Not only are the unique handicrafts from MadeBySurvivors handmade from recycled materials, but the pieces also tell stories of survival.
A gorgeous necklace crafted of recycled magazine strips in resin was made by Ugandan refugees torn apart by civil war. The adorable Eco-Chic zip top bag (which can be used as a small purse or wallet) is made from reclaimed garbage that littered the landscape of an Indian village. It was made by women and girls rescued from local brothels. These women are not only using materials that are sustainable, but they are also working toward financial independence and emotional healing.
Wonderful and unique artistic expressions from homemade paper to home décor can be found at MadeBySurvivors, a charity run by The Emancipation Network (TEN). TEN was started to aid survivors of slavery in rebuilding their lives, through sustainable income, education and help reintegrating back into society.
Think Slavery is Dead?
According to UNICEF, although slavery was outlawed in the U.S. in 1864, and it is not legal anywhere in the world, there are more slaves in the world today than at any time in human history. A staggering 27 million people around the world are estimated to be victims of slavery, for forced prostitution, labor, domestic work, and other forms of exploitation, with approximately 50% of victims being under the age of 18. UNICEF estimates that one million children will be forced into prostitution this year.

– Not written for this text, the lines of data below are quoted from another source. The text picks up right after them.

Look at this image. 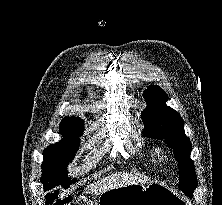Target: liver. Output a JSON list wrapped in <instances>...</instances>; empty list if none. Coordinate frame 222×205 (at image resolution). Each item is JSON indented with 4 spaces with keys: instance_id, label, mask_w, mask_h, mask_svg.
Listing matches in <instances>:
<instances>
[{
    "instance_id": "obj_1",
    "label": "liver",
    "mask_w": 222,
    "mask_h": 205,
    "mask_svg": "<svg viewBox=\"0 0 222 205\" xmlns=\"http://www.w3.org/2000/svg\"><path fill=\"white\" fill-rule=\"evenodd\" d=\"M143 180L128 173H115L105 179L90 184L85 190L91 194L100 195L101 193L118 187L142 183Z\"/></svg>"
}]
</instances>
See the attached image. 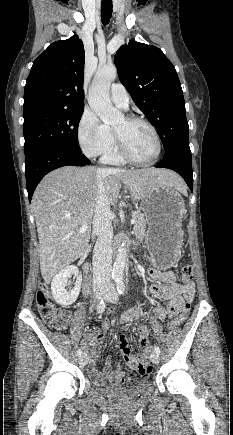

Governments in much of the world are only just beginning to address this issue, under pressure from anti-trafficking organizations and the international community. Government inaction is compounded by apathy and a lack of awareness in the general public.
TEN provides counseling, education, job training and art therapy. They offer part-time work as well, which helps women become economically self sufficient. (Disturbingly, some women enter slavery willingly, or sell their children into bondage, out of financial desperation.)
How Art/Economic Therapy Helps
Speaking about liberated former slaves, Sarah Symons, founder of TEN, said, "These girls are still capable of a joyful, productive and connected life. I hope TEN can play an ongoing role in their lives, and that we can watch them grow in to the strong, compassionate, and empowered women they are meant to be."
Art therapy can be manifested in many ways, including the creation of handmade goods, and according to TEN, it can be an excellent way to encourage survivors because it enables them to support themselves and live a meaningful, independent life that would not otherwise be afforded them. Says Becky Bavinger, director of TEN's India Programs, "Some of the girls who are restored back to their community find that they have no opportunity for a job. Without a source of income, they are re-trafficked, married off, or go back to the brothels."
MadeBySurvivors uses the practice of art therapy to help women develop self-confidence, to reduce stress and to gain insight on suppressed feelings. And looking at the talent that went in to each piece featured on MadeBySurvivors.com, you can't help but want to be a part of their recovery!Each piece has a story to tell and helps keep hope.